There are also rules for questions, idioms, spelling correction and punctuation as well as rules that are specific to computer- mediated communication methods of expressing sentiment.
- As part of this, SentiStrength has a list of emoticons, together with sentiment strength scores for them (e.g., smiley faces like=) score +2).
- SentiStrength is very fast and can process 14,000 tweets per second on a standard PC), is transparent (shows how its scores were calculated), and includes other languages (Vural, Cambazoglu, Senkul, & Tokgoz 2013).
Familiarizing with Twitter Data and data cleaning
Before we start the analysis of social media data (in this case tweets), we need to clean the data and bring it in .txt file format so that it can be analyzed for sentiment in SentiStrength.
We will be analyzing the sentiment around the Boeing 737 Max airplane which had caught international news headlines. Twitter data was obtained for this purpose using the keywords “737 Max”.
For this tutorial, download the data file: “737_Max.xls”
Open the Excel file which contains the data for Bowing 737 Max tweets. View the raw datasheet “737_max_Raw”.
The raw data from Twitter is depicted in the screenshot below.
Now click on “Clean_737_Max” worksheet.
You will notice that the data file has been cleaned for (i) Retweets, (ii) languages other than English (iii) text that made no sense.
For example, Spanish language tweets were deleted using the “filter” function in Excel.
We will export this worksheet and save it as a .txt file.
The clean data file just containing the tweets is ready to be analyzed for sentiment in SentiStrength.
Sentiment Analysis with SentiStrength
Download program and zip file SentiStrength_Data.zip from http://sentistrength.wlv.a.uk/
Fill in the fields above with your name, email, and organization. You will be prompted to save the zip file on your computer. Save it in a new folder on your computer.

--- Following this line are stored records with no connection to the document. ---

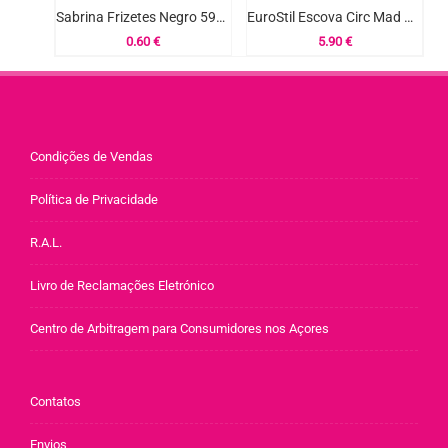
Sabrina Frizetes Negro 59mm 12un Ref.01855/50
EuroStil Escova Circ Mad Pua 23mm Ref.00165
0.60
€
5.90
€
Condições de Vendas
Política de Privacidade
R.A.L.
Livro de Reclamações Eletrónico
Centro de Arbitragem para Consumidores nos Açores
Contatos
Envios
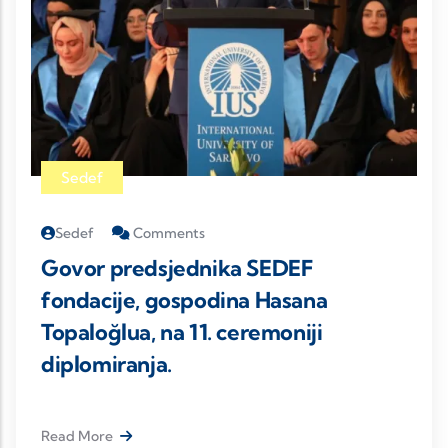
Održan redovni kongres „Fondacije
za razvoj obrazovanja“ Sarajevo
Read More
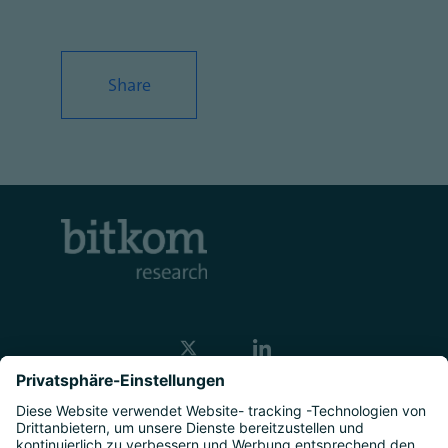
Share
Kontakt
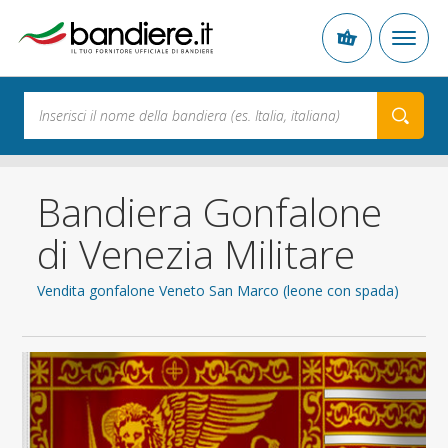
Bandiera Gonfalone
di Venezia Militare
Vendita gonfalone Veneto San Marco (leone con spada)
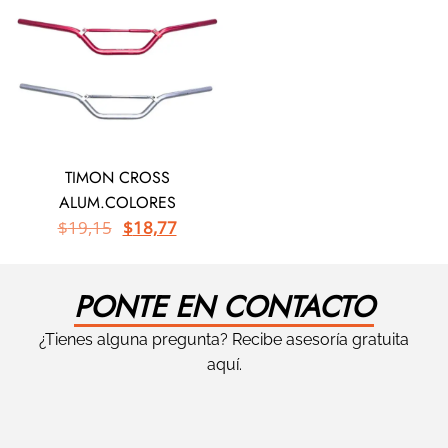
TIMON CROSS
ALUM.COLORES
$
19,15
$
18,77
PONTE EN CONTACTO
¿Tienes alguna pregunta? Recibe asesoría gratuita
aquí.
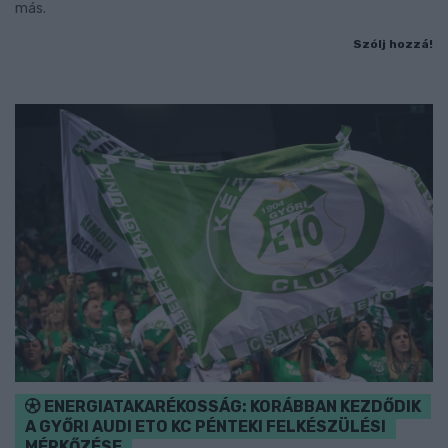
más.
Szólj hozzá!
ENERGIATAKARÉKOSSÁG: KORÁBBAN KEZDŐDIK
A GYŐRI AUDI ETO KC PÉNTEKI FELKÉSZÜLÉSI
MÉRKŐZÉSE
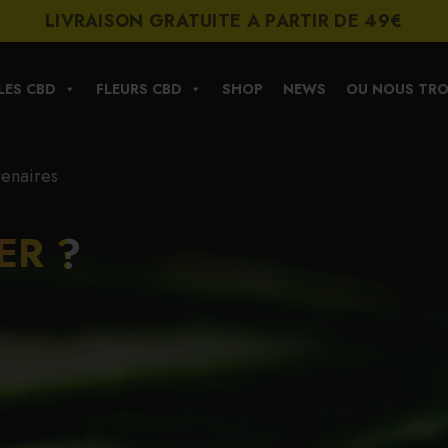
LIVRAISON GRATUITE A PARTIR DE 49€
LES CBD
FLEURS CBD
SHOP
NEWS
OU NOUS TRO
tenaires
ER ?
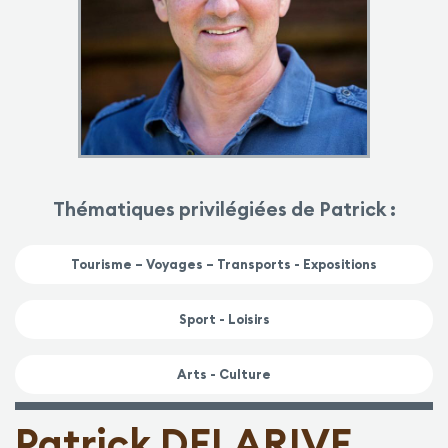
Thématiques privilégiées de Patrick :
Tourisme – Voyages – Transports - Expositions
Sport - Loisirs
Arts - Culture
Patrick DELARIVE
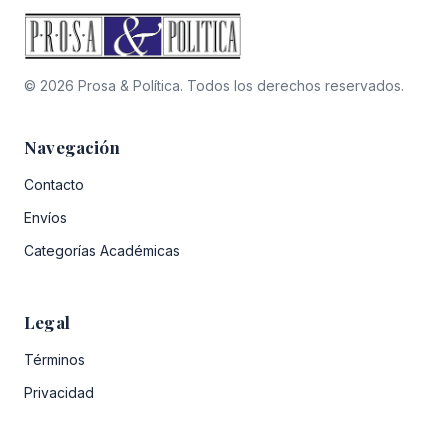
© 2026 Prosa & Política. Todos los derechos reservados.
Navegación
Contacto
Envíos
Categorías Académicas
Legal
Términos
Privacidad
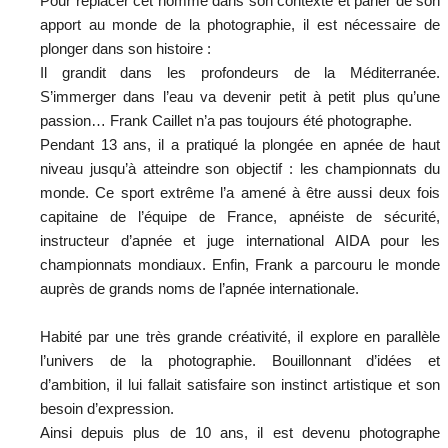
Pour replacer cet homme dans son contexte et parler de son
apport au monde de la photographie, il est nécessaire de
plonger dans son histoire :
Il grandit dans les profondeurs de la Méditerranée.
S’immerger dans l’eau va devenir petit à petit plus qu’une
passion… Frank Caillet n’a pas toujours été photographe.
Pendant 13 ans, il a pratiqué la plongée en apnée de haut
niveau jusqu’à atteindre son objectif : les championnats du
monde. Ce sport extrême l’a amené à être aussi deux fois
capitaine de l’équipe de France, apnéiste de sécurité,
instructeur d’apnée et juge international AIDA pour les
championnats mondiaux. Enfin, Frank a parcouru le monde
auprès de grands noms de l’apnée internationale.
Habité par une très grande créativité, il explore en parallèle
l’univers de la photographie. Bouillonnant d’idées et
d’ambition, il lui fallait satisfaire son instinct artistique et son
besoin d’expression.
Ainsi depuis plus de 10 ans, il est devenu photographe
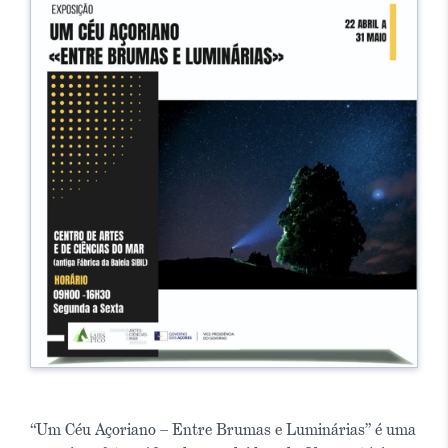
“Um Céu Açoriano – Entre Brumas e Luminárias” é uma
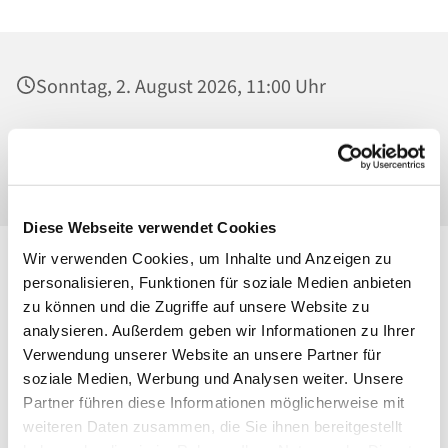
Sonntag, 2. August 2026, 11:00 Uhr
St. Maria Magdalena, Kirche, Platanenstraße
20, 13156 Berlin
Diese Webseite verwendet Cookies
Wir verwenden Cookies, um Inhalte und Anzeigen zu
personalisieren, Funktionen für soziale Medien anbieten
zu können und die Zugriffe auf unsere Website zu
analysieren. Außerdem geben wir Informationen zu Ihrer
Verwendung unserer Website an unsere Partner für
soziale Medien, Werbung und Analysen weiter. Unsere
Partner führen diese Informationen möglicherweise mit
weiteren Daten zusammen, die Sie ihnen bereitgestellt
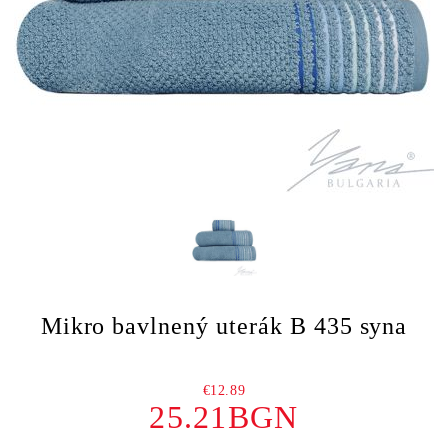
Mikro bavlnený uterák B 435 syna
€12.89
25.21BGN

Unzip SentiStrength_Data.zip, then start SentiStrength.exe and point to the unzipped SentiStrength_Data folder.
Click on the .exe file and launch SentiStrength. As you will notice, the most recent version is 2.3
Explore the top menus. “Sentiment Strength Analysis” gives a list of options regarding the type of analysis that can be done. The following screenshot depicts the “Sentiment Analysis Options” which allows you to choose how you want your analysis to be done.
For this tutorial, we will be selecting “Analyse All Texts in File (each line separately)”. This is because our data file in .txt format contains all tweets in separate lines.
We can leave the default options selected.
From the “Sentiment Strength Analysis” menu, we will be selecting “Analyse All Texts in File (each line separately)”. You will be prompted to choose the data file. Select the clean data file in .txt format.
SentiStrength will now analyze the data and prompt to save a data file in which the sentiment has been performed (the file name will have “+results”).
This new file is in .txt format and now has to be imported in Excel so that the analysis can be understood.
Excel has a text import wizard which works when you try to open a .txt file.
You will see a sentiment column for negative and positive. There is also a column for emotion rationale which provides the sentiment score next to each word in the tweet.
The final step is to visualize the overall sentiment by creating a new worksheet with the two sentiment columns. While selecting the sentiment columns, click on “Insert” and then select a “Column” chart to create a chart.
You can create even better visualizations using Excel. As you can see in the above depiction, a simple column chart gives a general idea about the overall sentiment from this dataset.